One of the first things I put on the page when I was writing The Gathering Girl was the scene of me as a young child sitting on my father’s lap eating Cool Whip out of the container. At the time, I had no idea what shape the book would take, what it would actually be about, or what I was even trying to say. I just knew there was something about the feeling of softness, of safeness, of wholeness conjured by that early memory that captivated me. My hope was that it would also guide me and sustain me as I kept writing. And it did. While the book ended up being ostensibly about my childhood and my relationship with my parents, the bigger story was how our (read: every human’s) original state of wholeness (read: innocence) cannot be sustained, but must be broken apart if we are to have any chance of achieving a new and lasting wholeness.
All that from Cool Whip!
But that’s how my writer brain works. It locks onto a memory, an image, a feeling, a something, and then I try to keep that thing in mind as I write; letting it lead me, really, to whatever bigger story it’s trying to reveal. Rarely do I write linearly. I’ll write a scene here. A memory there. Some summary and exposition. Once there are enough pieces and parts, I try to glean what shape the work wants to take. Then I stitch it together best I can and hope my seams don’t show too much. With a full-length work like The Gathering Girl, the shape shifted many times. Seams had to be ripped out, and pieces rearranged, removed, added. There was lots of resewing.
I imagine the same will be true for memoir number two. Again, I don’t really know what shape the book will take, what it will actually be about, or what I am even trying to say.
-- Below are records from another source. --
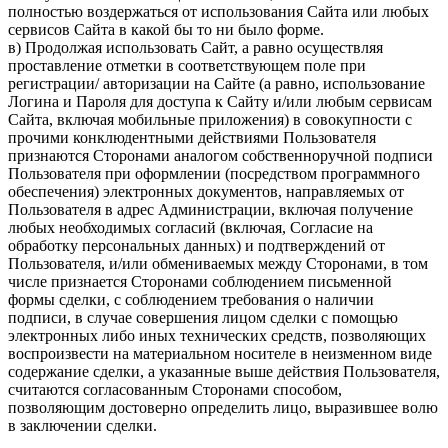
полностью воздержаться от использования Сайта или любых
сервисов Сайта в какой бы то ни было форме.
в) Продолжая использовать Сайт, а равно осуществляя
проставление отметки в соответствующем поле при
регистрации/ авторизации на Сайте (а равно, использование
Логина и Пароля для доступа к Сайту и/или любым сервисам
Сайта, включая мобильные приложения) в совокупности с
прочими конклюдентными действиями Пользователя
признаются Сторонами аналогом собственноручной подписи
Пользователя при оформлении (посредством программного
обеспечения) электронных документов, направляемых от
Пользователя в адрес Администрации, включая получение
любых необходимых согласий (включая, Согласие на
обработку персональных данных) и подтверждений от
Пользователя, и/или обмениваемых между Сторонами, в том
числе признается Сторонами соблюдением письменной
формы сделки, с соблюдением требования о наличии
подписи, в случае совершения лицом сделки с помощью
электронных либо иных технических средств, позволяющих
воспроизвести на материальном носителе в неизменном виде
содержание сделки, а указанные выше действия Пользователя,
считаются согласованным Сторонами способом,
позволяющим достоверно определить лицо, выразившее волю
в заключении сделки.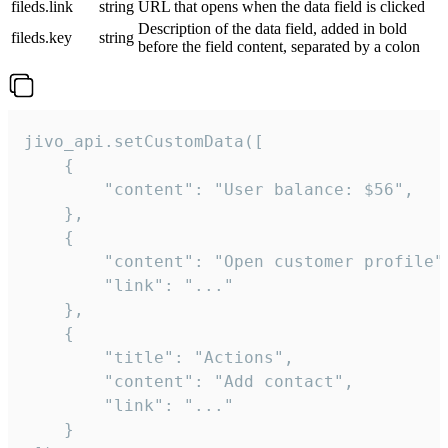
fileds.link
string
URL that opens when the data field is clicked
Description of the data field, added in bold
fileds.key
string
before the field content, separated by a colon
jivo_api.setCustomData([

    {

        "content": "User balance: $56",

    },

    {

        "content": "Open customer profile",
        "link": "..."

    },

    {

        "title": "Actions",

        "content": "Add contact",

        "link": "..."

    }
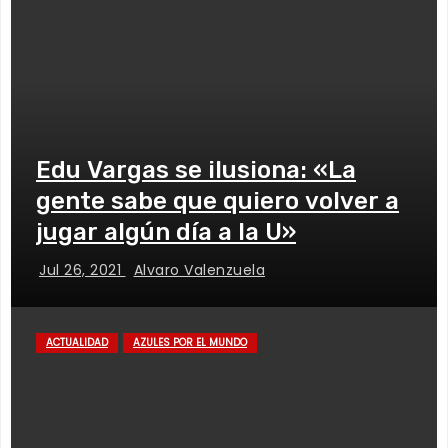
Edu Vargas se ilusiona: «La
gente sabe que quiero volver a
jugar algún día a la U»
Jul 26, 2021
Alvaro Valenzuela
ACTUALIDAD
AZULES POR EL MUNDO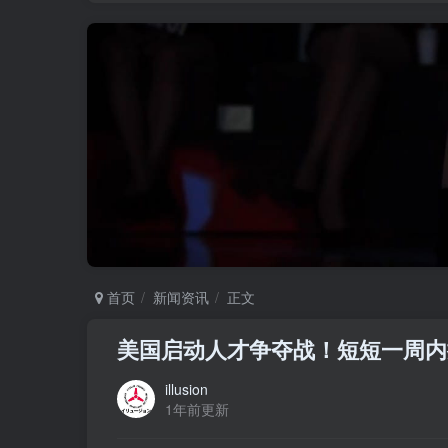
首页
新闻资讯
正文
美国启动人才争夺战！短短一周内
illusion
1年前更新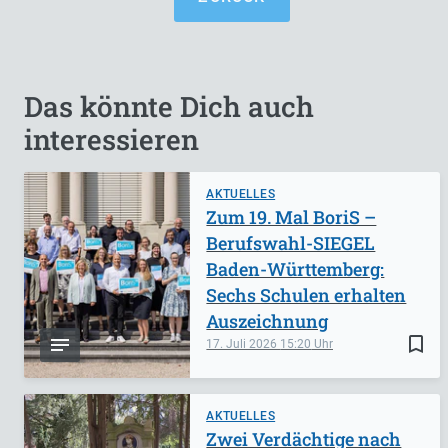
Das könnte Dich auch
interessieren
AKTUELLES
Zum 19. Mal BoriS –
Berufswahl-SIEGEL
Baden-Württemberg:
Sechs Schulen erhalten
Auszeichnung
bookmark_border
17. Juli 2026
15:20
AKTUELLES
Zwei Verdächtige nach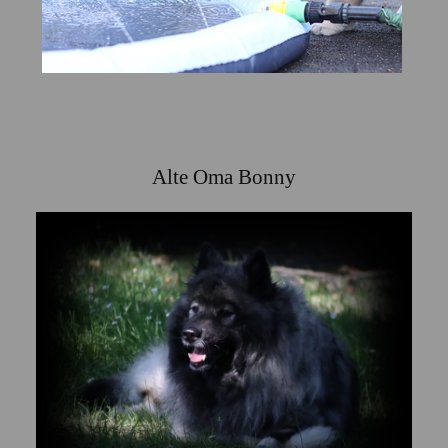
Alte Oma Bonny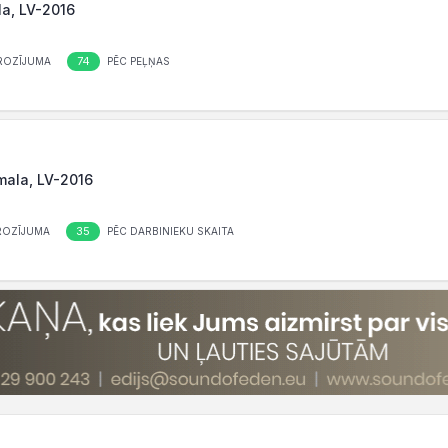
la, LV-2016
74
ROZĪJUMA
PĒC PEĻŅAS
mala, LV-2016
35
ROZĪJUMA
PĒC DARBINIEKU SKAITA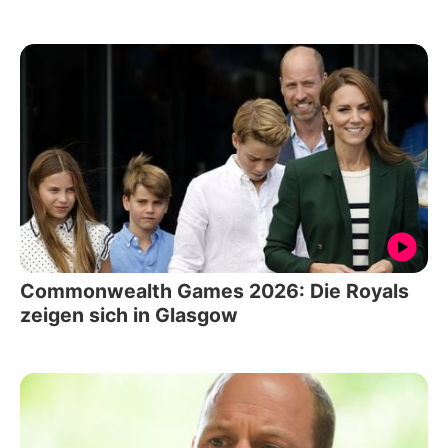
Commonwealth Games 2026: Die Royals
zeigen sich in Glasgow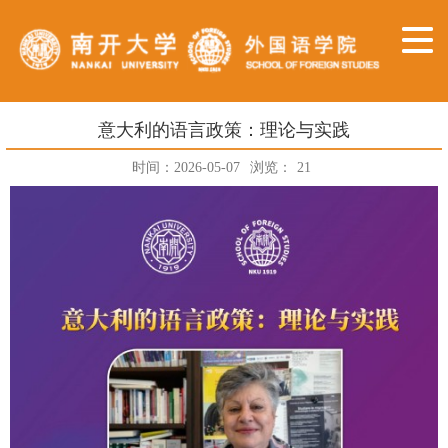
意大利的语言政策：理论与实践
时间：2026-05-07
浏览：
21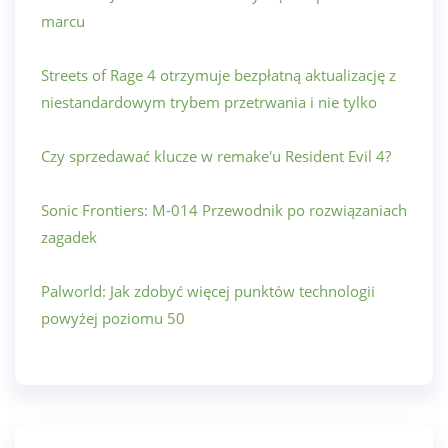
marcu
Streets of Rage 4 otrzymuje bezpłatną aktualizację z
niestandardowym trybem przetrwania i nie tylko
Czy sprzedawać klucze w remake'u Resident Evil 4?
Sonic Frontiers: M-014 Przewodnik po rozwiązaniach
zagadek
Palworld: Jak zdobyć więcej punktów technologii
powyżej poziomu 50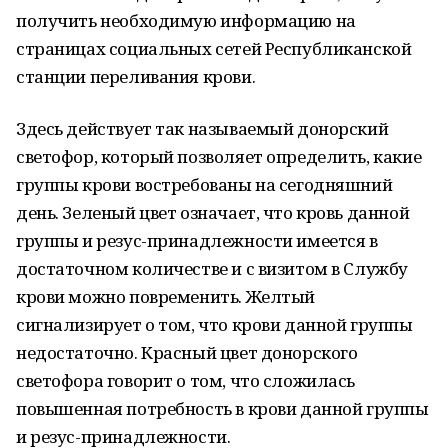
получить необходимую информацию на
страницах социальных сетей Республиканской
станции переливания крови.
Здесь действует так называемый донорский
светофор, который позволяет определить, какие
группы крови востребованы на сегодняшний
день. Зеленый цвет означает, что кровь данной
группы и резус-принадлежности имеется в
достаточном количестве и с визитом в Службу
крови можно повременить. Желтый
сигнализирует о том, что крови данной группы
недостаточно. Красный цвет донорского
светофора говорит о том, что сложилась
повышенная потребность в крови данной группы
и резус-принадлежности.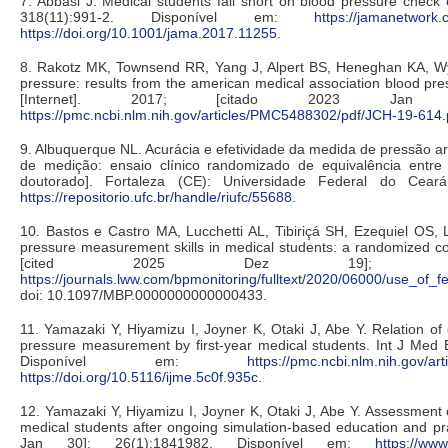
7. Abbasi J. Medical students fall short on blood pressure check
318(11):991-2. Disponível em:
https://jamanetwork.
https://doi.org/10.1001/jama.2017.11255
.
8. Rakotz MK, Townsend RR, Yang J, Alpert BS, Heneghan KA, Wyn
pressure: results from the american medical association blood pr
[Internet]. 2017; [citado 2023 Jan 
https://pmc.ncbi.nlm.nih.gov/articles/PMC5488302/pdf/JCH-19-614.
9. Albuquerque NL. Acurácia e efetividade da medida de pressão art
de medição: ensaio clínico randomizado de equivalência entre 
doutorado]. Fortaleza (CE): Universidade Federal do Cear
https://repositorio.ufc.br/handle/riufc/55688
.
10. Bastos e Castro MA, Lucchetti AL, Tibiriçá SH, Ezequiel OS,
pressure measurement skills in medical students: a randomized cont
[cited 2025 Dez 19]; 25(3):
https://journals.lww.com/bpmonitoring/fulltext/2020/06000/use_
doi: 10.1097/MBP.0000000000000433.
11. Yamazaki Y, Hiyamizu I, Joyner K, Otaki J, Abe Y. Relation of 
pressure measurement by first-year medical students. Int J Med E
Disponível em:
https://pmc.ncbi.nlm.nih.gov/a
https://doi.org/10.5116/ijme.5c0f.935c
.
12. Yamazaki Y, Hiyamizu I, Joyner K, Otaki J, Abe Y. Assessment
medical students after ongoing simulation-based education and pra
Jan 30]; 26(1):1841982. Disponível em:
https://ww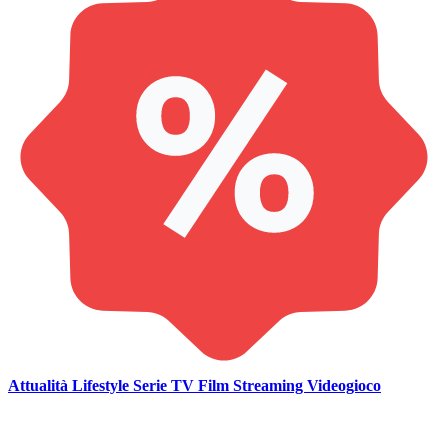
Attualità
Lifestyle
Serie TV
Film
Streaming
Videogioco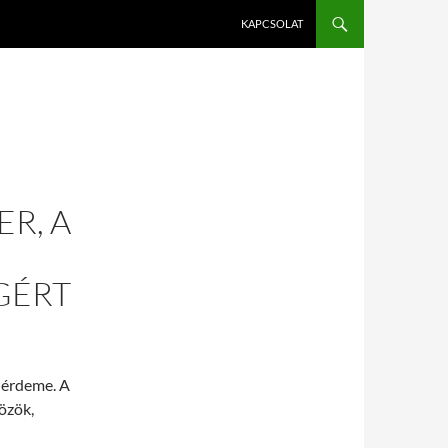
KAPCSOLAT
R, A
GÉRT
k érdeme. A
közök,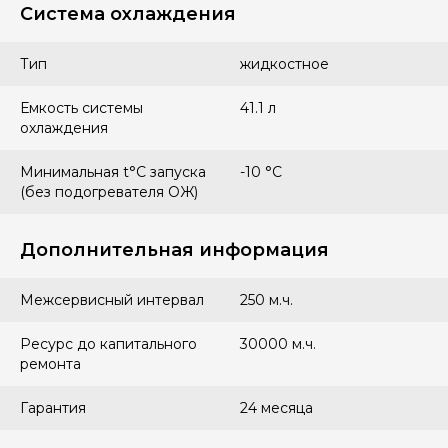
Система охлаждения
Тип
жидкостное
Емкость системы
41.1 л
охлаждения
Минимальная t°С запуска
-10 °С
(без подогревателя ОЖ)
Дополнительная информация
Межсервисный интервал
250 м.ч.
Ресурс до капитального
30000 м.ч.
ремонта
Гарантия
24 месяца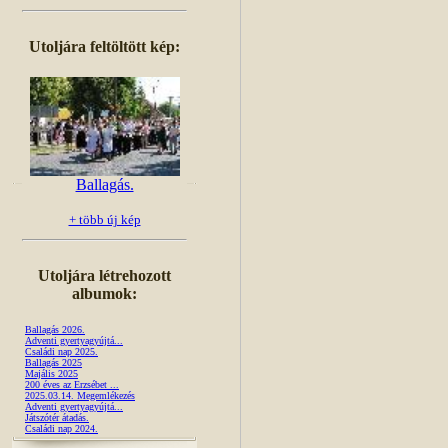
Utoljára feltöltött kép:
Ballagás.
+ több új kép
Utoljára létrehozott
albumok:
Ballagás 2026.
Adventi gyertyagyújtá...
Családi nap 2025.
Ballagás 2025
Majális 2025
200 éves az Erzsébet ...
2025.03.14. Megemlékezés
Adventi gyertyagyújtá...
Játszótér átadás.
Családi nap 2024.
All I can do is start with something that captivates me — in this case beveled mirrors — and see where it leads me.
It will be interesting to see if any of this makes the final cut.
At both the Toy Box and Private Dancer, the two clubs I worked as a stripper in my late twenties, the mirrors covering the wall behind the main stage were beveled, vertical slats. Often when I was dancing a set, I’d marvel at the illusion cast by the obtuseness of the mirrors’ angled edges: there—as far as the eye could see—a multiplicity of mes.
Now, over two decades later, as I reflect back on those three years I spent getting naked for men, I think about those mirrors, and I wonder: Which was the true reality? The apparent singular person in front of the mirrors? Or the plurality of parts revealed within?
Considering the multiplicity of emotions I felt then and still feel now about my stripping days, I have to believe the latter. How can I not when I see in each of those reflections an aspect of my own self? There’s the lonely one. The shy one. The curious one. The confident one. The helpless one. The eager one. The fearful one. The daring one. Each one positioned along a spectrum of pride and shame, desire and aversion, vulnerability and empowerment. Each one authentically and unequivocally me.
In The Nonfictionist’s Guide, Robert Root talks about the “nonfiction motive”: “the individual writer’s need to know or understand a specific, limited topic.” My motive for writing this account of that specific time in my life isn’t so much to merely reflect on the one or two or four things that possessed me to become a stripper when I was twenty-six years old; that is, to focus only on the apparently singular story. Rather, I want to hold the story up in front of those beveled mirrors and see what aspects might be revealed. What might I come to better understand about my past and about myself? What might I come to know?
Revelation may be too strong a word for what I’m after; but reflection is definitely not strong enough.